Zudem erhöhe Restor die Transparenz. Ob ein bestimmtes Wiederherstellungsprojekt nachhaltig durchgeführt wird, wer dahintersteht und wie es sich entwickelt, kann künftig jeder mit einem Smartphone und Internetanschluss selbst prüfen. Die grössten Hürden, die dem Erfolg von solchen Projekten im Weg stehen, seien jedoch die wirtschaftlichen und sozialen Begebenheiten. Crowther hofft deshalb, dass Restor naturbasierte Lösungen mit nachhaltigen Marktplätzen verknüpft, um die Natur weltweit zu einer wirtschaftlich tragfähigen Option für lokale Gemeinschaften zu machen: «Nur auf diese Weise werden Wiederherstellungen wirklich nachhaltig sein.»
Geht es nach Crowther, soll sich Restor zudem zu einer Art Social Media für Ökologieinteressierte entwickeln. Über die Plattform können sie sich vernetzen, voneinander lernen und gemeinsam neue Schutz- und Restaurierungsinitiativen planen. Auch Finanzierungsmöglichkeiten durch Stiftungen, internationale Geldgeber und Klimakompensationsmechanismen sollen in das System integriert werden.

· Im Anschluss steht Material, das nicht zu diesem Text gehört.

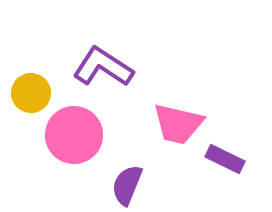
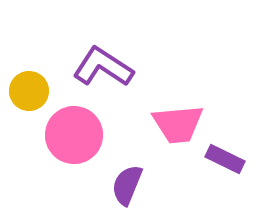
yellow circle: moved 2 px left, 2 px up
pink trapezoid: rotated 18 degrees counterclockwise
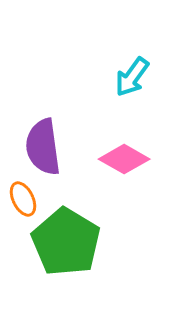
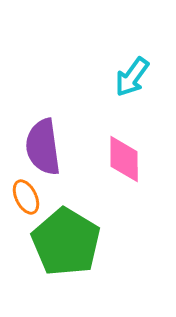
pink diamond: rotated 60 degrees clockwise
orange ellipse: moved 3 px right, 2 px up
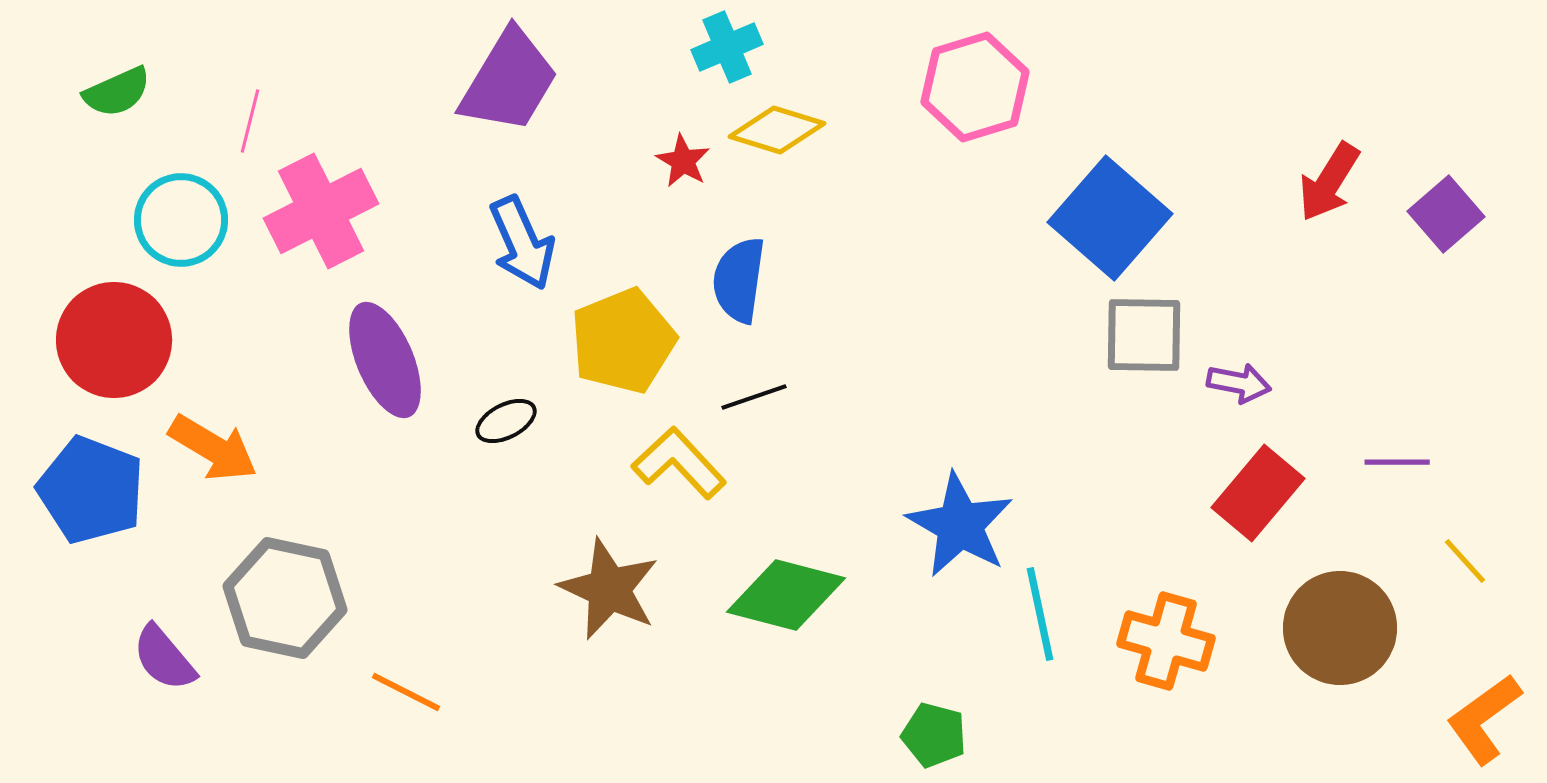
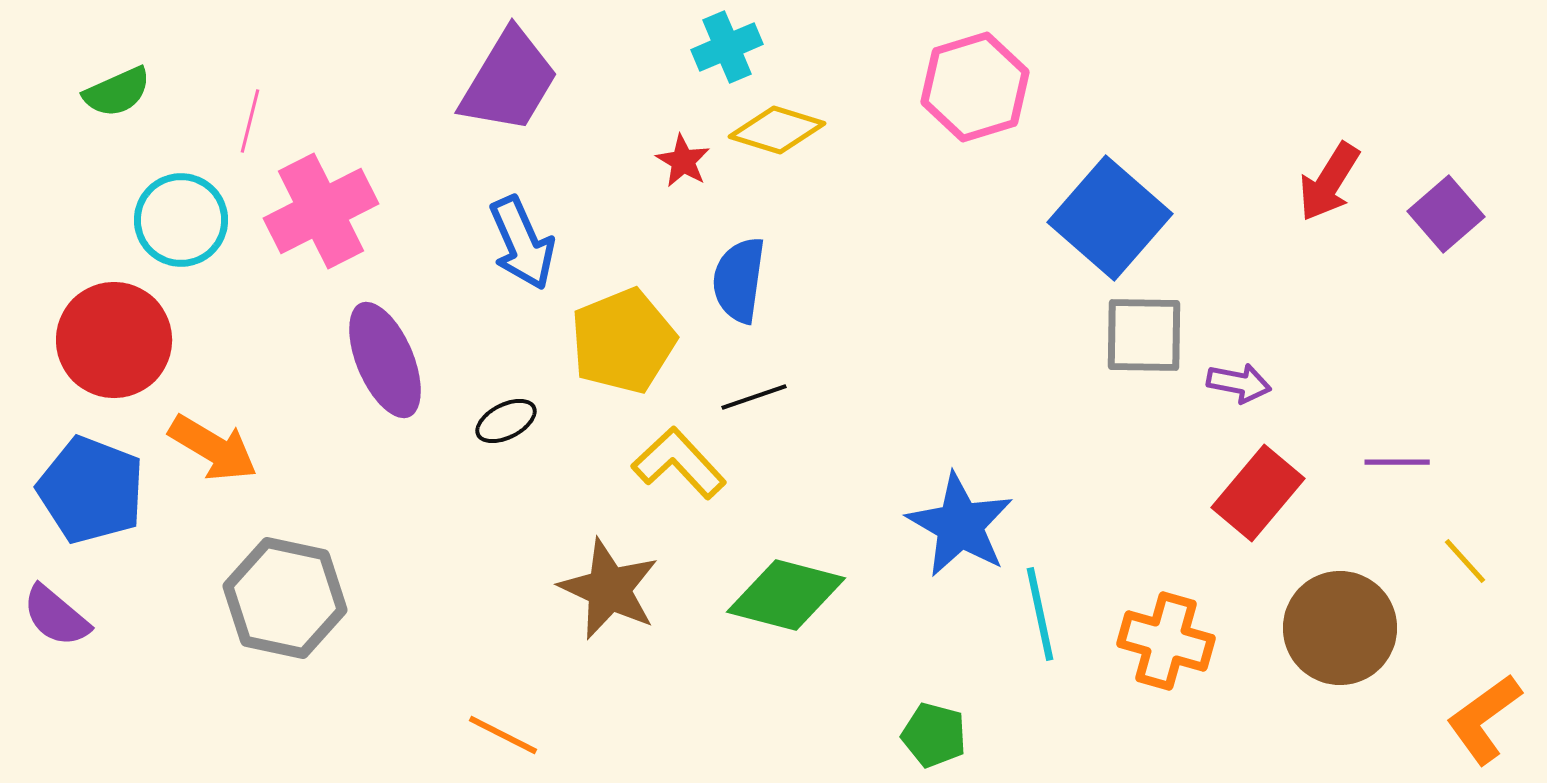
purple semicircle: moved 108 px left, 42 px up; rotated 10 degrees counterclockwise
orange line: moved 97 px right, 43 px down
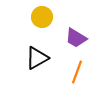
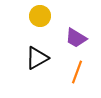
yellow circle: moved 2 px left, 1 px up
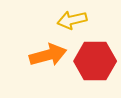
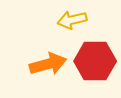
orange arrow: moved 9 px down
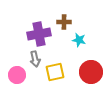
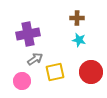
brown cross: moved 13 px right, 4 px up
purple cross: moved 11 px left
gray arrow: rotated 112 degrees counterclockwise
pink circle: moved 5 px right, 6 px down
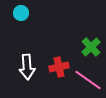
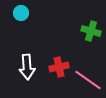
green cross: moved 16 px up; rotated 30 degrees counterclockwise
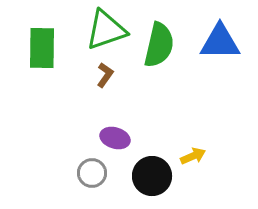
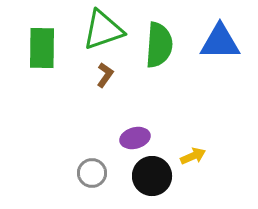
green triangle: moved 3 px left
green semicircle: rotated 9 degrees counterclockwise
purple ellipse: moved 20 px right; rotated 32 degrees counterclockwise
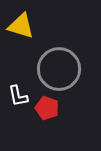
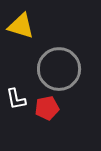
white L-shape: moved 2 px left, 3 px down
red pentagon: rotated 30 degrees counterclockwise
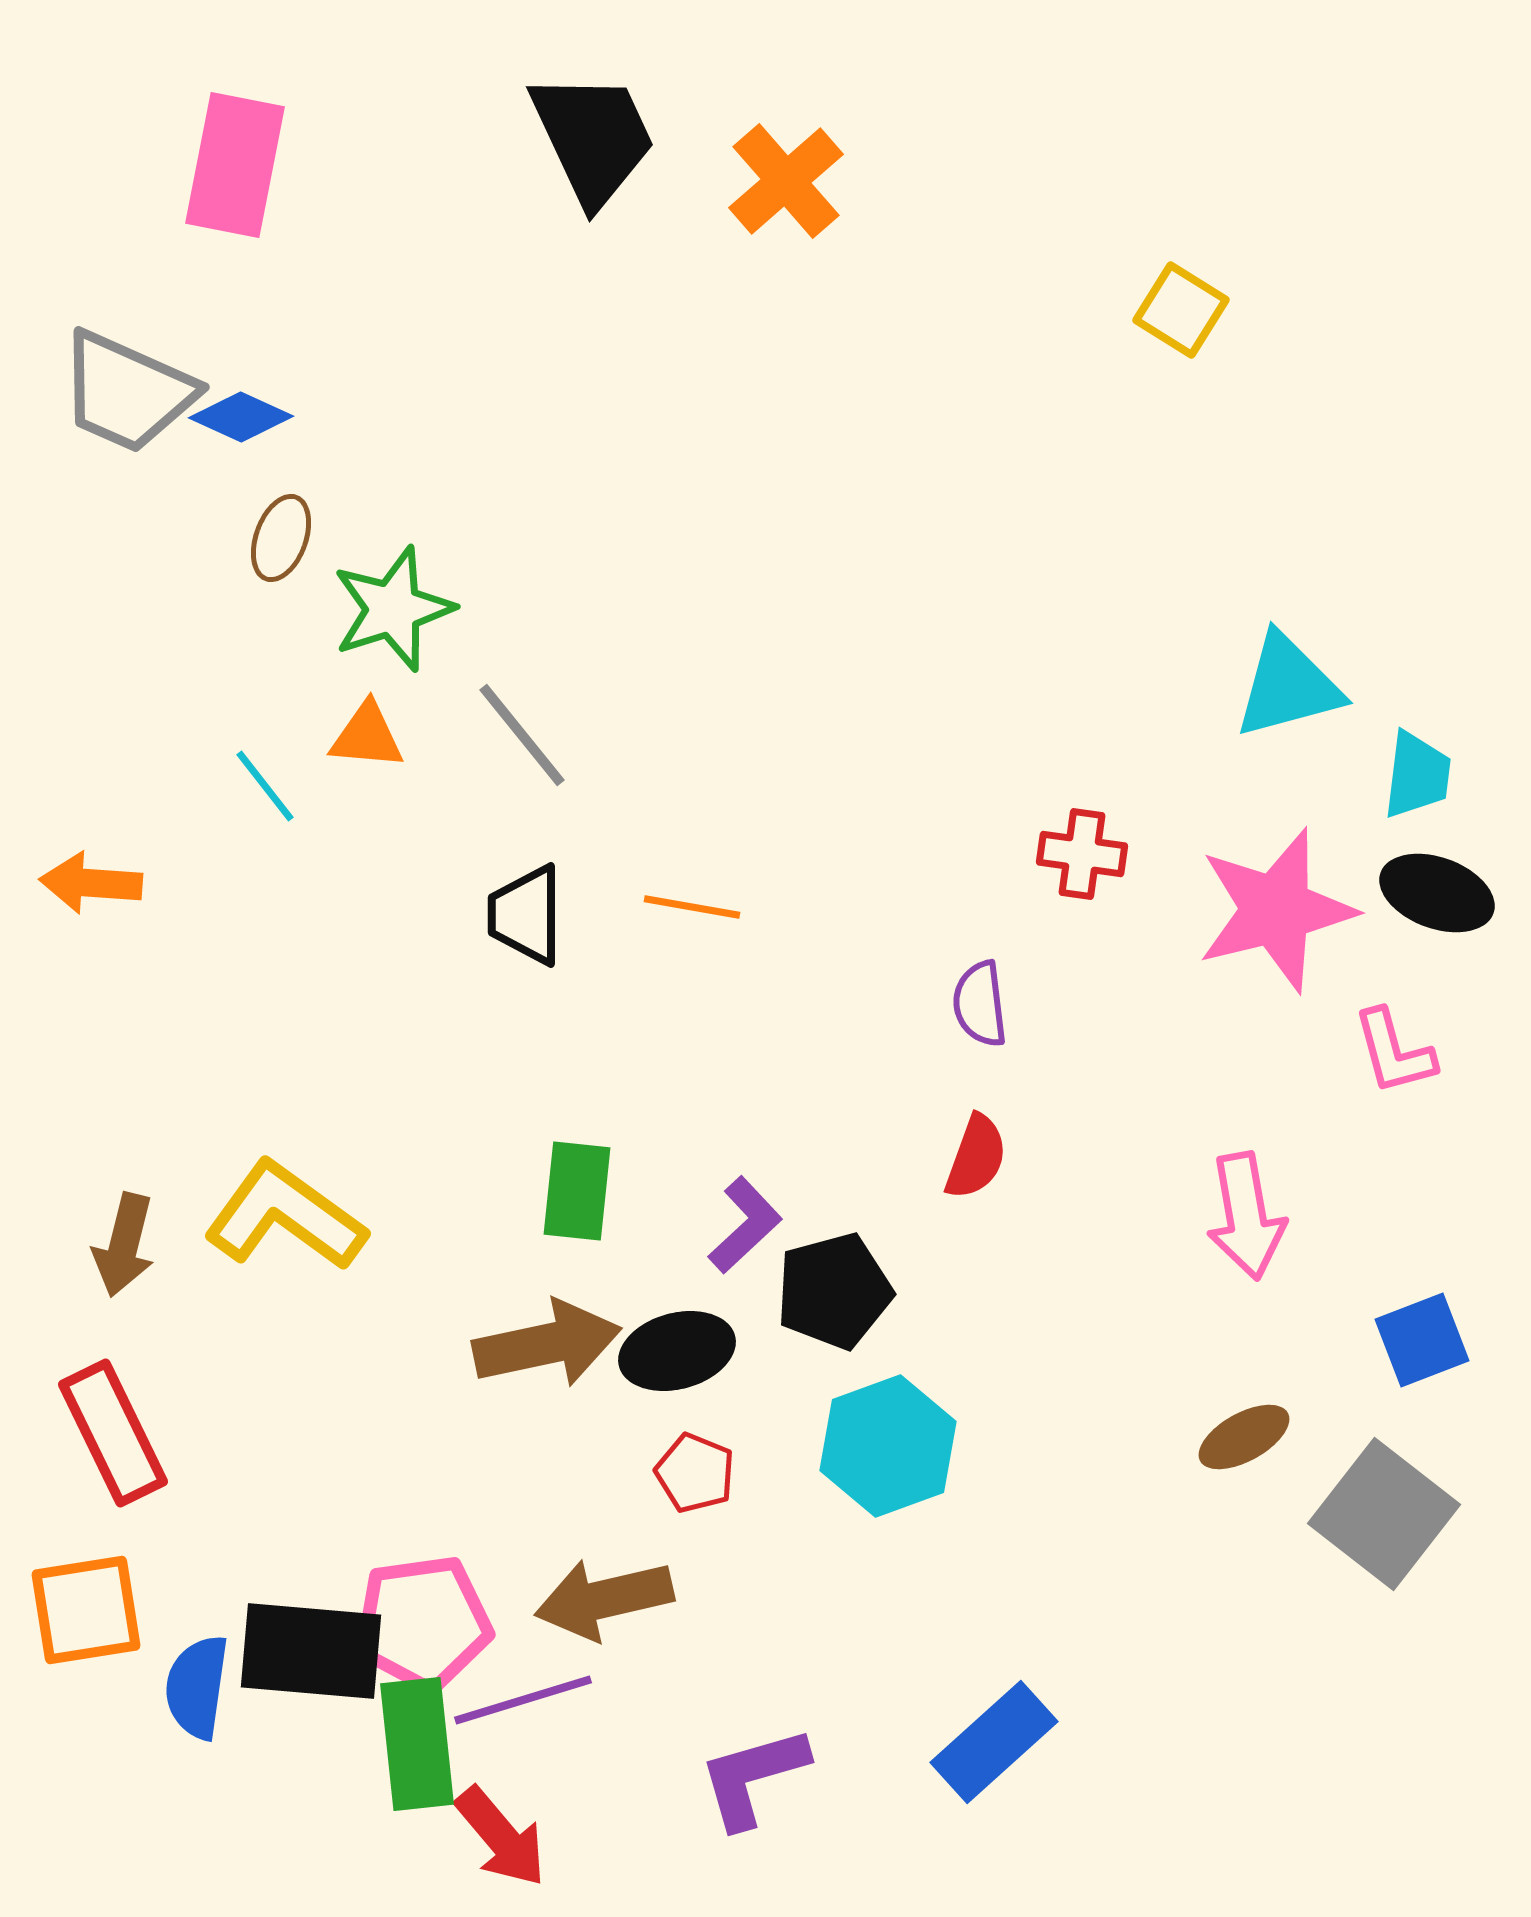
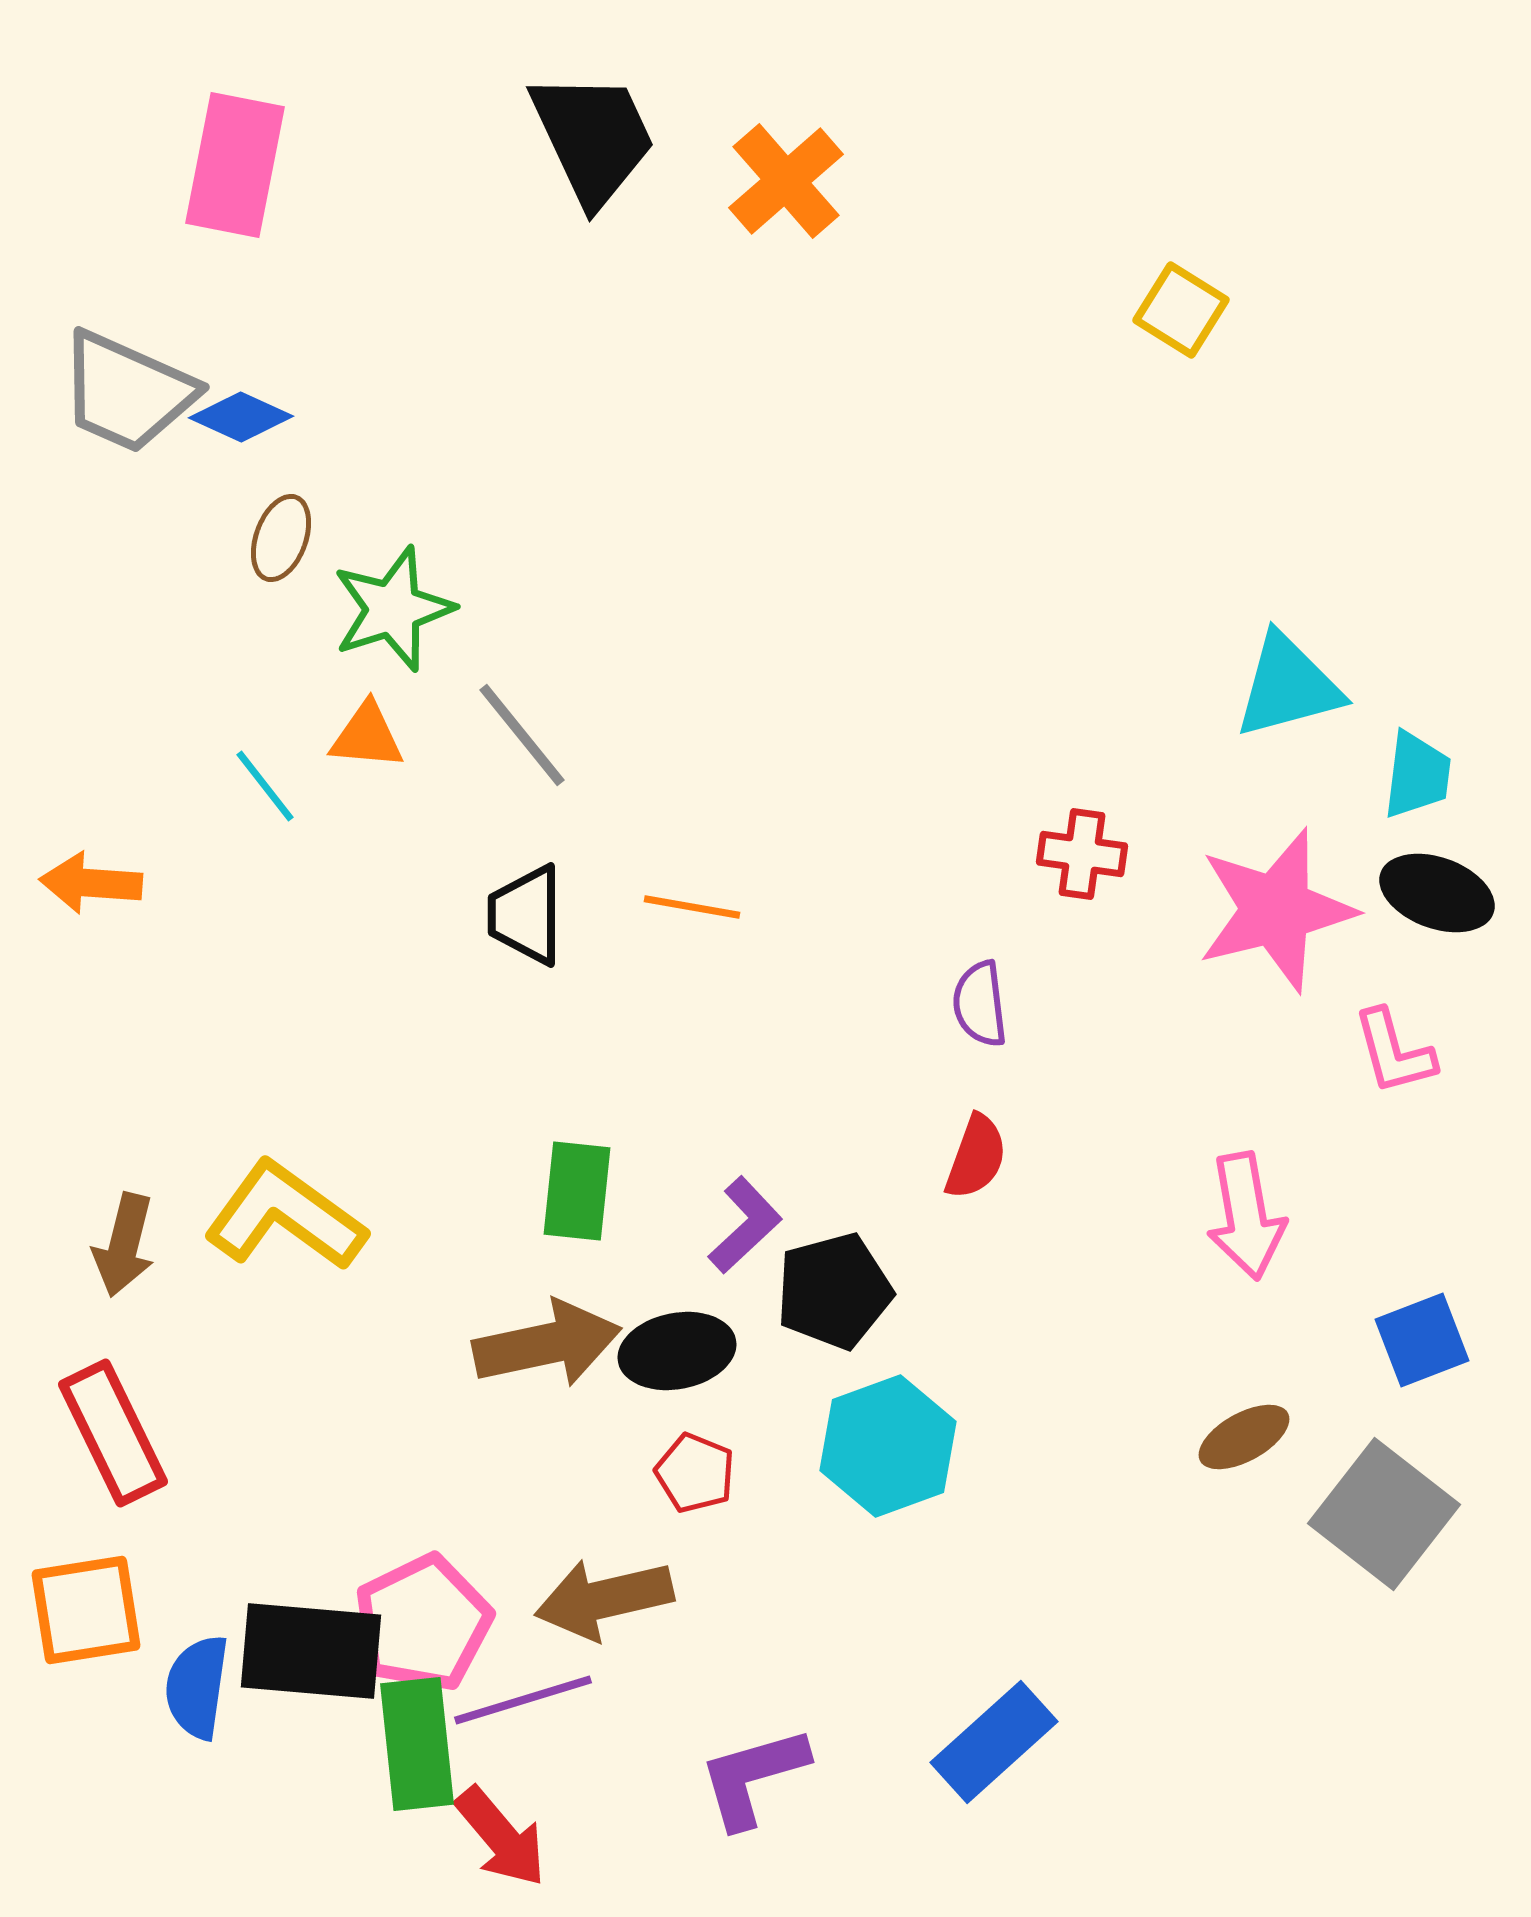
black ellipse at (677, 1351): rotated 4 degrees clockwise
pink pentagon at (423, 1623): rotated 18 degrees counterclockwise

Aktuell arbeiten im Zürcher Büro acht Mitarbeitende für das Non-Profit-Unternehmen, das einer eigens dafür gegründeten Stiftung gehört. Als CEO von Restor wurde kürzlich die Umweltwissenschaftlerin Clara Rowe verpflichtet. Crowther präsidiert die Stiftung und sichert den direkten Draht zu seiner Forschungsgruppe an der ETH. Sein Ziel bis Ende Jahr: «Dass sich zusätzlich 10’000 Aufforstungsprojekte auf Restor registrieren». Nächstes Jahr will das Spin-off die Plattform zusätzlich zu einer Art Ökodienstleistungs-Marktplatz ausbauen. Ein Früchteimporteur in der Schweiz könnte dann über Restor einen Bauern in Ghana suchen, der nicht nur Ananas kultiviert, sondern sich vor Ort auch für die Biodiversität engagiert. Über den Ananasimport aus Ghana würde er dann einen kleinen Beitrag für mehr Nachhaltigkeit in seinem Geschäftsbereich leisten. Wenig später soll die Plattform für sämtliche Interessierte geöffnet werden. Darunter auch das kleine Café in Zürich mit dem Restor-Kleber am Tresen, das über die Auswahl seiner Lieferanten ein Zeichen gegen die fortschreitende Umweltzerstörung setzen will.